As the three soldiers turned back in the direction of their house, Bromley was in a rage, and Philip could no longer command himself. All three were worn and haggard with loss of sleep, and depressed by the outcome of the affair in the valley.
In fact, the disheartening effect of the experiences connected with this first Christmas continued to oppress our exiles well into the next year. If, in the narrow valley on which they were privileged to look down, three officers of the old armies had been thus hunted and dragged off before their eyes, they had reason to believe that fragments of those armies were receiving similar or worse treatment wherever they might be found. Time and their daily work gradually calmed their minds and helped them to forget the pain of what they had seen. They missed the company of the bear, too; for even before this great disturbance of their tranquillity that amusing companion of their solitude had burrowed himself away, to consume his own fat, where not even their telescope could discover him for several months.

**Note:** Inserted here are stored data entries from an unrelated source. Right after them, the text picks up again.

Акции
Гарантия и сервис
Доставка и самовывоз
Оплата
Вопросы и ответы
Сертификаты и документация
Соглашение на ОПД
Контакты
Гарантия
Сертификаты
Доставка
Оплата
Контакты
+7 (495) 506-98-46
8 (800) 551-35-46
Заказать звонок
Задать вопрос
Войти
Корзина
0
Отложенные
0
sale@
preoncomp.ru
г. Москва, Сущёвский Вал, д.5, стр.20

Presently the winter snows became deeper on the mountain, and they were confined more and more to the house. The Slow-John was frozen up in the branch, and the fowls, which could no longer forage for their own living, hung about the door for the scraps from the table and an occasional handful of corn. They roosted in the cabin of the old man of the mountain, and now and then, in return for their keep, laid an egg, which was often frozen before it was found.
"THE FOWLS HUNG ABOUT THE DOOR."
The soft, clean husks of the corn, added to the pine boughs, made comfortable beds, and the tents spread over the blankets provided abundant covering. Great bunches of catnip and pennyroyal for tea hung from the rafters, and even the wild gentian, potent to cure all ailments, was not forgotten in the winter outfit.
The prayer-book and Army Regulations, which formed their library, were read and re-read, and discussed until theology and the art of clothing and feeding an army were worn threadbare. Philip, who was blessed with a vivid imagination and great originality, made up the most marvelous ghost-stories and the most heartrending and finally soul-satisfying romances, which were recited in the evenings before the fire, to the huge enjoyment of his companions. If it was romance, a fat pine-knot thrust between the logs illumined the interior and searched the farthest corners and crannies of the room with a flood of light; and in case it was a ghost-story, the logs were left to burn low and fall piecemeal into the red coals before the eyes of the three figures sitting half revealed in sympathetic obscurity.